Le ton n’est pas exactement révolutionnaire, mais la plupart des gags se regardent avec plaisir (Romeo et Juliette sont un peu faiblards, mais qu’importe). L’avantage c’est que, comme dans toute comédie à sketches, le niveau fluctue et que tout le monde finit par y trouver son compte. La suite de la série promet autant de se moquer de plein d’autres expressions du sexisme, mais aussi de détourner des clichés de la féminité, comme l’indique le tutorial de maquillage ci-dessous :
Tout cela est finalement assez classique, pour autant qu’une comédie féministe puisse être considérée comme « classique ». Mais il y a autre chose. Quelque chose qu’Amy Schumer, puisque c’était mon produit d’appel aujourd’hui, ne fait d’ailleurs pas souvent, même si elle a quand même produit quelques sketches sur sujet.
La vocation de Funny Girls est en effet non seulement de proposer tous ces sketches, mais aussi de parler de la fabrication de ces sketches : la série s’ouvre ainsi sur une séance de brainstorming au cours de laquelle Rose Matafeo, l’actrice principale de la série et l’une des co-scénaristes (Funny Girls est avant tout un travail de collaboration), tente de discuter avec les exécutifs de TVNZ. Le sujet : quel titre pour la série ? Les idées abondent mais hélas, tous les exécutifs sont des hommes… et aucun ne pense que les femmes peuvent être drôles.

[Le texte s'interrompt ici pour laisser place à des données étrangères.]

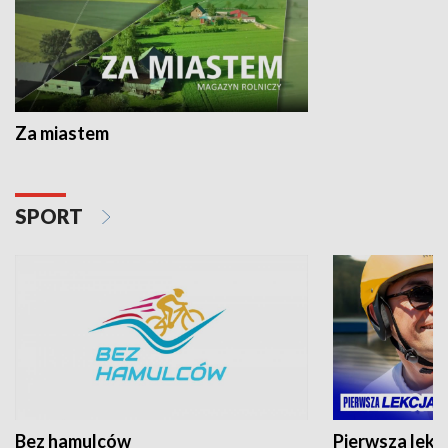
Za miastem
SPORT
Bez hamulców
Pierwsza lekc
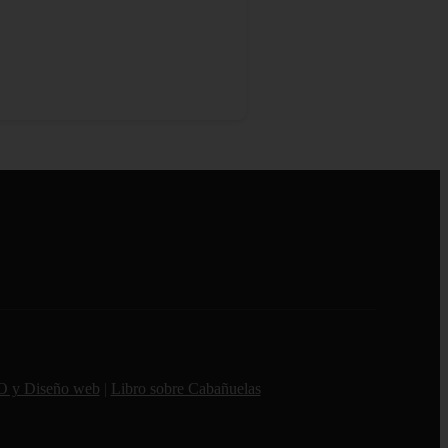
O y Diseño web
|
Libro sobre Cabañuelas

Au cours de l’épisode, on aura droit à toutes sortes de passages autour de cette idée : Funny Girls n’est pas facile à faire. Parce qu’il n’y a pas d’argent, parce que tout le monde à part les comédiennes s’en contrefout, parce que la productrice (oui, quand même, une femme !) est incompétente, et ainsi de suite. Se dessine aussi, lentement, la personnalité de Matafeo, un peu grande gueule et un peu gaffeuse (j’ai adoré le sketch de la tartine), qui m’a un peu rappelé Ilana Glazer de Broad City.
C’est en tous cas cette démarche de créer une mise en abime, de fictionnaliser sa fabrication, et de garder un regard acerbe sur sa propre existence, qui permet à Funny Girl de ne pas se prendre totalement au sérieux tout en s’assurant que les rires ne sont pas gratuits. C’est aussi ce qui lui vaut de figurer sur ce site, car comme vous le savez, je n’écris pas de reviews sur les émissions de divertissement (… genre Inside Amy Schumer, au hasard).
A défaut d’être un sans-faute, le résultat est rythmé, et plutôt incisif, ce qui est tout ce qu’on demande à une série de ce type. De toute façon, personne ne vous oblige à l’aimer, cette comédie. L’essentiel est de pouvoir dire que vous la connaissez.